Auto-start entrypoint scripts (in /usr/local/bin/scripts/entrypoint_additions/):

File Purpose
75-odom-tf-bridge.sh Odom TF bridge on container boot
76-static-map-odom.sh Static map->odom TF on container boot
77-cmd-vel-relay.sh cmd_vel relay on container boot
80-nav2.sh Nav2 stack on container boot

Troubleshooting

TF and localization

"Timed out waiting for transform" : The TF chain is incomplete. Verify all three links exist: map -> odom (static publisher or cuVSLAM), odom -> base_link (odom_tf_bridge.py), base_link -> sensors (Isaac Sim). transform_tolerance is set to 0.5s.

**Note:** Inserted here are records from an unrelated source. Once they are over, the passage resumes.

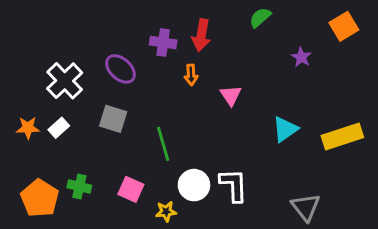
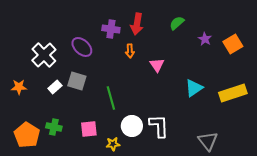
green semicircle: (260, 18) -> (177, 23), moved
orange square: (344, 26) -> (233, 44), moved
white rectangle: (59, 128) -> (55, 87), moved
pink square: (131, 189) -> (89, 129), turned -30

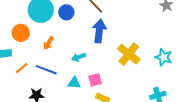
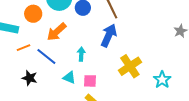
orange arrow: (48, 43) -> (57, 32), size x1.5
cyan arrow: (79, 57) -> (81, 54), turned 96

Point cloud rotated/drifted : cuVSLAM has lost tracking accuracy (often after a collision). Restart cuVSLAM to reset:

```bash
docker exec isaac_ros_dev_container bash -c "pkill -f visual_slam"
```

Then relaunch cuVSLAM.

Planning and goals

Planner fails to find path : The goal may be outside the costmap (60m rolling window), or in unknown space. With track_unknown_space: false, the costmap defaults to free, so this should be rare. Check the goal is within range with ros2 run tf2_ros tf2_echo map base_link.

Robot doesn't stop at goal : The config uses SimpleGoalChecker with 0.5m/0.5rad tolerance. If using StoppedGoalChecker instead, the robot may never satisfy the "fully stopped" condition and loop forever.

Movement issues

"Sensor origin is out of map bounds" : Harmless warning. The lidar mount (~2m) is above the costmap's max_obstacle_height (1.9m). The costmap still works.

Process management

Duplicate node errors on relaunch : Old Nav2 processes linger after pkill. Wait ~30 seconds for DDS discovery to clean up stale entries before relaunching. Check with ros2 node list.

Stopping Nav2

Killing a tmux session running docker exec does not kill the processes inside the container. Always stop from inside:

docker exec isaac_ros_dev_container bash -c \
  "pkill -9 -f controller_server; pkill -9 -f smoother_server; \
   pkill -9 -f planner_server; pkill -9 -f behavior_server; \
   pkill -9 -f bt_navigator; pkill -9 -f velocity_smoother; \
   pkill -9 -f waypoint_follower; pkill -9 -f lifecycle_manager; \
   pkill -9 -f nav2_carter_launch; pkill -9 -f launch_nav2"

Then wait ~30 seconds before relaunching so DDS clears the stale node registrations.

Plugin naming in Jazzy

Nav2 Jazzy requires :: separator for plugin names (e.g., nav2_smac_planner::SmacPlannerHybrid). The older / format (e.g., nav2_smac_planner/SmacPlannerHybrid) causes "class does not exist" errors. Also, plugin_lib_names should NOT be listed in bt_navigator config — built-in plugins are registered automatically.